What the task requires:
Find every line in the records that holds the string "nästa". Copy each one.

Listed entries:
· · · ·

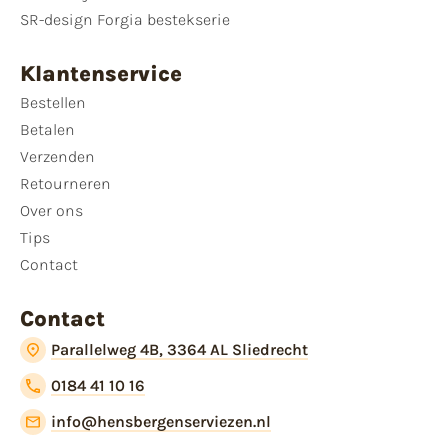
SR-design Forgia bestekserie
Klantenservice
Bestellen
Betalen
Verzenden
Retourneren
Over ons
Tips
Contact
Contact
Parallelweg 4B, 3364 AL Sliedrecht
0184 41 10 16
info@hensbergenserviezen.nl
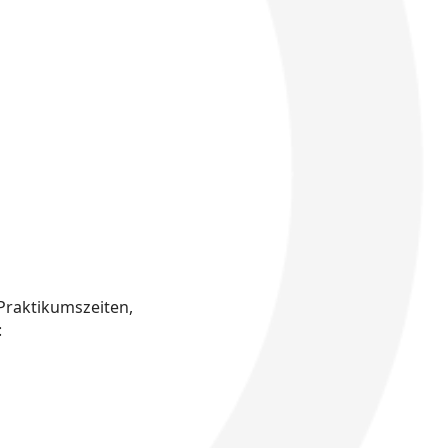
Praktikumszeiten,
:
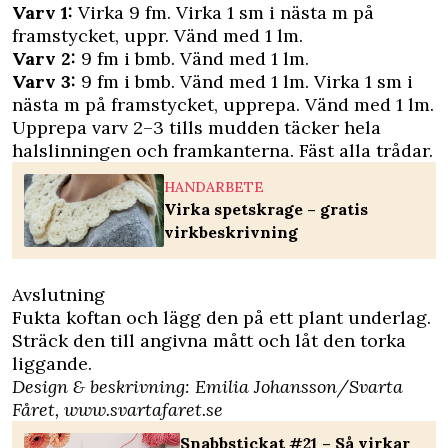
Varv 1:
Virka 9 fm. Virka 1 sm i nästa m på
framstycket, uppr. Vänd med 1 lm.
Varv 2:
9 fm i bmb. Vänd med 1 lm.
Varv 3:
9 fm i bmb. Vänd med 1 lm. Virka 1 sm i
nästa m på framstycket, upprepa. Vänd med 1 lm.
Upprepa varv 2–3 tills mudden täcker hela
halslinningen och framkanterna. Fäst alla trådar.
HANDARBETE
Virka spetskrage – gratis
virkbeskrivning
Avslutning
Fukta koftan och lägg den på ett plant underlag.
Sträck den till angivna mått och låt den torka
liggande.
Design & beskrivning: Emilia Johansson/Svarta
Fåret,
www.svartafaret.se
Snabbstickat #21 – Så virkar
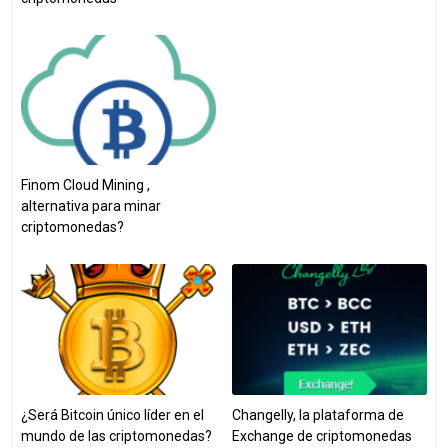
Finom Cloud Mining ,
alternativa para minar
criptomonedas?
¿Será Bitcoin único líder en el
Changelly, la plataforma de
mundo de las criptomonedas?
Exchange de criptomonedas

· · · ·

Task output:
Virka 9 fm. Virka 1 sm i nästa m på
nästa m på framstycket, upprepa. Vänd med 1 lm.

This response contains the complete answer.